>>

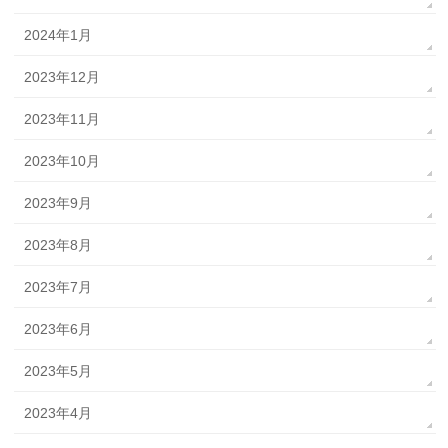
2024年1月
2023年12月
2023年11月
2023年10月
2023年9月
2023年8月
2023年7月
2023年6月
2023年5月
2023年4月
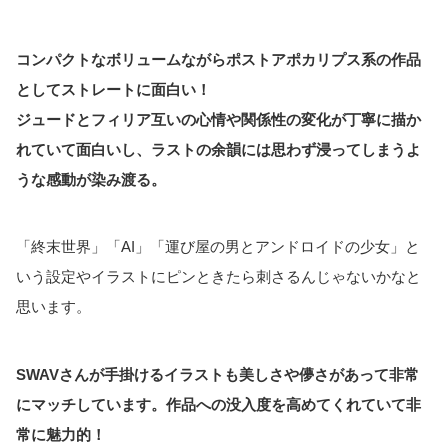
コンパクトなボリュームながらポストアポカリプス系の作品
としてストレートに面白い！
ジュードとフィリア互いの心情や関係性の変化が丁寧に描か
れていて面白いし、ラストの余韻には思わず浸ってしまうよ
うな感動が染み渡る。
「終末世界」「AI」「運び屋の男とアンドロイドの少女」と
いう設定やイラストにピンときたら刺さるんじゃないかなと
思います。
SWAVさんが手掛けるイラストも美しさや儚さがあって非常
にマッチしています。作品への没入度を高めてくれていて非
常に魅力的！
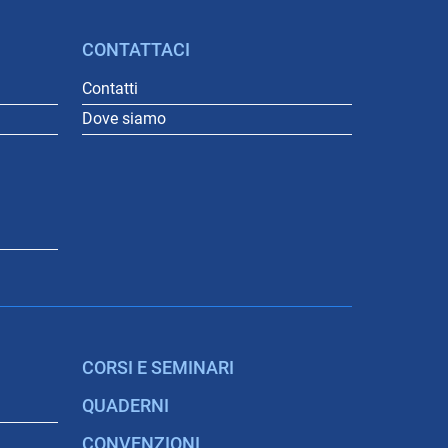
CONTATTACI
Contatti
Dove siamo
CORSI E SEMINARI
QUADERNI
CONVENZIONI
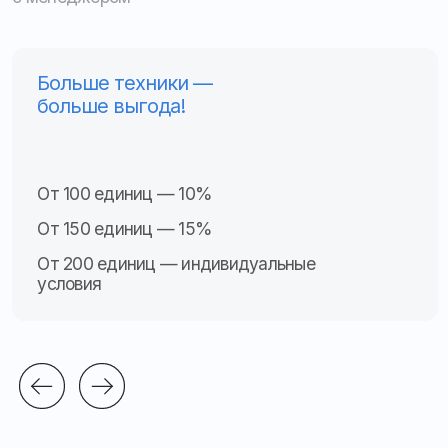
Местоположение, скорость, пробег
ПП РФ № 2216
Видеонаблюдение
Контроль топлива
Тахогра
ф
ы
Другое
Прогресс
0%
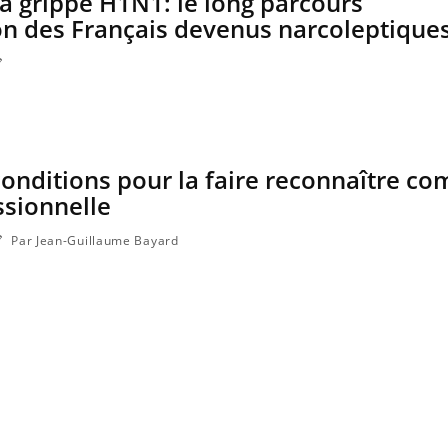
la grippe H1N1: le long parcours
on des Français devenus narcoleptique
 conditions pour la faire reconnaître c
ssionnelle
Par Jean-Guillaume Bayard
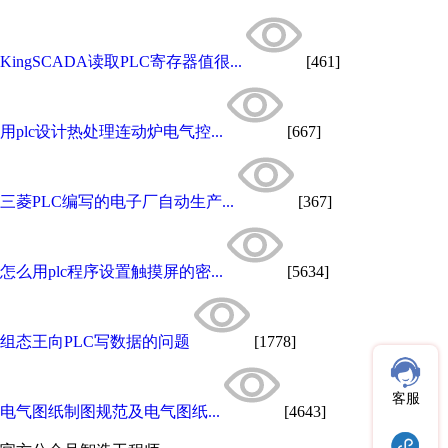
KingSCADA读取PLC寄存器值很...
[461]
用plc设计热处理连动炉电气控...
[667]
三菱PLC编写的电子厂自动生产...
[367]
怎么用plc程序设置触摸屏的密...
[5634]
组态王向PLC写数据的问题
[1778]
客服
电气图纸制图规范及电气图纸...
[4643]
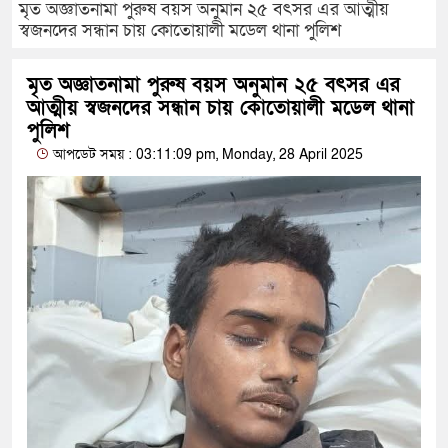
মৃত অজ্ঞাতনামা পুরুষ বয়স অনুমান ২৫ বৎসর এর আত্মীয়
স্বজনদের সন্ধান চায় কোতোয়ালী মডেল থানা পুলিশ
মৃত অজ্ঞাতনামা পুরুষ বয়স অনুমান ২৫ বৎসর এর
আত্মীয় স্বজনদের সন্ধান চায় কোতোয়ালী মডেল থানা
পুলিশ
আপডেট সময় : 03:11:09 pm, Monday, 28 April 2025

<<

▶ **WHAT YOU ARE ASKED TO DO**
Line by line, reproduce the material above exactly, leaving each picture out.

▶ **PROBLEM SOLUTION**
2024年1月
2023年12月
2023年11月
2023年10月
2023年9月
2023年8月
2023年7月
2023年6月
2023年5月
2023年4月
コンパクトなボリュームながらポストアポカリプス系の作品
としてストレートに面白い！
ジュードとフィリア互いの心情や関係性の変化が丁寧に描か
れていて面白いし、ラストの余韻には思わず浸ってしまうよ
うな感動が染み渡る。
「終末世界」「AI」「運び屋の男とアンドロイドの少女」と
いう設定やイラストにピンときたら刺さるんじゃないかなと
思います。
SWAVさんが手掛けるイラストも美しさや儚さがあって非常
にマッチしています。作品への没入度を高めてくれていて非
常に魅力的！
CONTATTACI
Contatti
Dove siamo
CORSI E SEMINARI
QUADERNI
CONVENZIONI
Местоположение, скорость, пробег
ПП РФ № 2216
Видеонаблюдение
Контроль топлива
Тахогра
ф
ы
Другое
Прогресс
0%
la grippe H1N1: le long parcours
on des Français devenus narcoleptique
 conditions pour la faire reconnaître c
ssionnelle
Par Jean-Guillaume Bayard
KingSCADA读取PLC寄存器值很...
[461]
用plc设计热处理连动炉电气控...
[667]
三菱PLC编写的电子厂自动生产...
[367]
怎么用plc程序设置触摸屏的密...
[5634]
组态王向PLC写数据的问题
[1778]
客服
电气图纸制图规范及电气图纸...
[4643]
মৃত অজ্ঞাতনামা পুরুষ বয়স অনুমান ২৫ বৎসর এর আত্মীয়
স্বজনদের সন্ধান চায় কোতোয়ালী মডেল থানা পুলিশ
মৃত অজ্ঞাতনামা পুরুষ বয়স অনুমান ২৫ বৎসর এর
আত্মীয় স্বজনদের সন্ধান চায় কোতোয়ালী মডেল থানা
পুলিশ
আপডেট সময় : 03:11:09 pm, Monday, 28 April 2025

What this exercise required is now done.